(TASK INPUT)

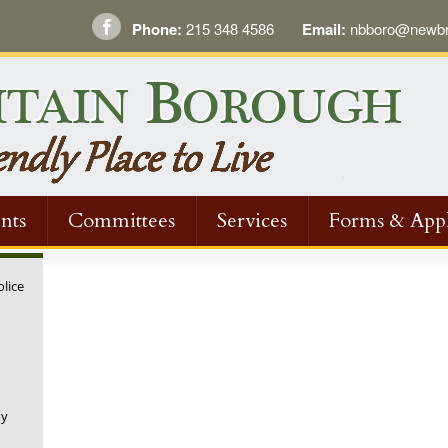
Phone:
215 348 4586
Email:
nbboro@newbri
nts
Committees
Services
Forms & Appl
olice
ny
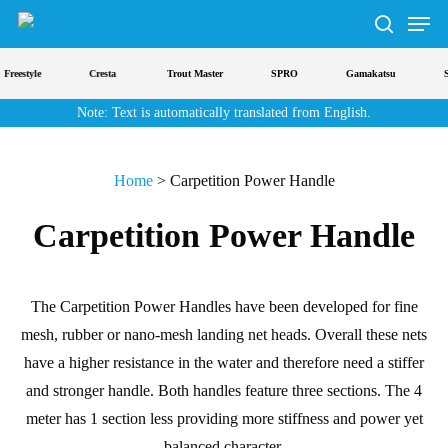
Men
Skip
to
search
main
Freestyle
Cresta
Trout Master
SPRO
Gamakatsu
St
content
Note: Text is automatically translated from English.
Home
>
Carpetition Power Handle
Carpetition Power Handle
The Carpetition Power Handles have been developed for fine
mesh, rubber or nano-mesh landing net heads. Overall these nets
have a higher resistance in the water and therefore need a stiffer
and stronger handle. Both handles feature three sections. The 4
meter has 1 section less providing more stiffness and power yet
balanced character.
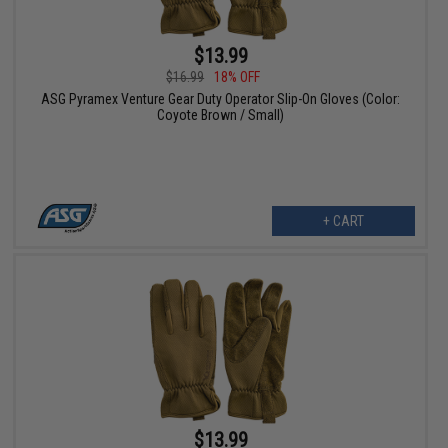
$13.99
$16.99
18% OFF
ASG Pyramex Venture Gear Duty Operator Slip-On Gloves (Color:
Coyote Brown / Small)
+ CART
$13.99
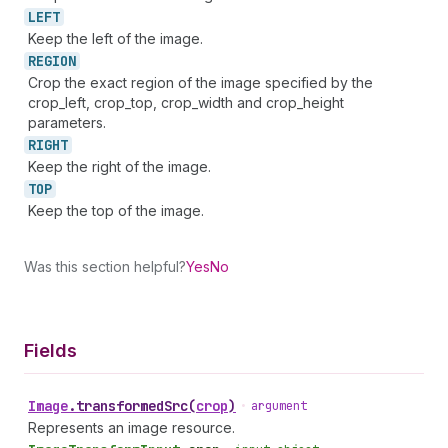
LEFT
Keep the left of the image.
REGION
Crop the exact region of the image specified by the
crop_left, crop_top, crop_width and crop_height
parameters.
RIGHT
Keep the right of the image.
TOP
Keep the top of the image.
Was this section helpful?
Yes
No
Fields
Image
.
transformedSrc
(
crop
)
•
argument
Represents an image resource.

(End TASK INPUT)

Return every record above exactly as written, but drop the pictures.

Phone:
215 348 4586
Email:
nbboro@newbri
nts
Committees
Services
Forms & Appl
olice
ny
Men
Skip
to
search
main
Freestyle
Cresta
Trout Master
SPRO
Gamakatsu
St
content
Note: Text is automatically translated from English.
Home
>
Carpetition Power Handle
Carpetition Power Handle
The Carpetition Power Handles have been developed for fine
mesh, rubber or nano-mesh landing net heads. Overall these nets
have a higher resistance in the water and therefore need a stiffer
and stronger handle. Both handles feature three sections. The 4
meter has 1 section less providing more stiffness and power yet
balanced character.
$13.99
$16.99
18% OFF
ASG Pyramex Venture Gear Duty Operator Slip-On Gloves (Color:
Coyote Brown / Small)
+ CART
$13.99
LEFT
Keep the left of the image.
REGION
Crop the exact region of the image specified by the
crop_left, crop_top, crop_width and crop_height
parameters.
RIGHT
Keep the right of the image.
TOP
Keep the top of the image.
Was this section helpful?
Yes
No
Fields
Image
.
transformedSrc
(
crop
)
•
argument
Represents an image resource.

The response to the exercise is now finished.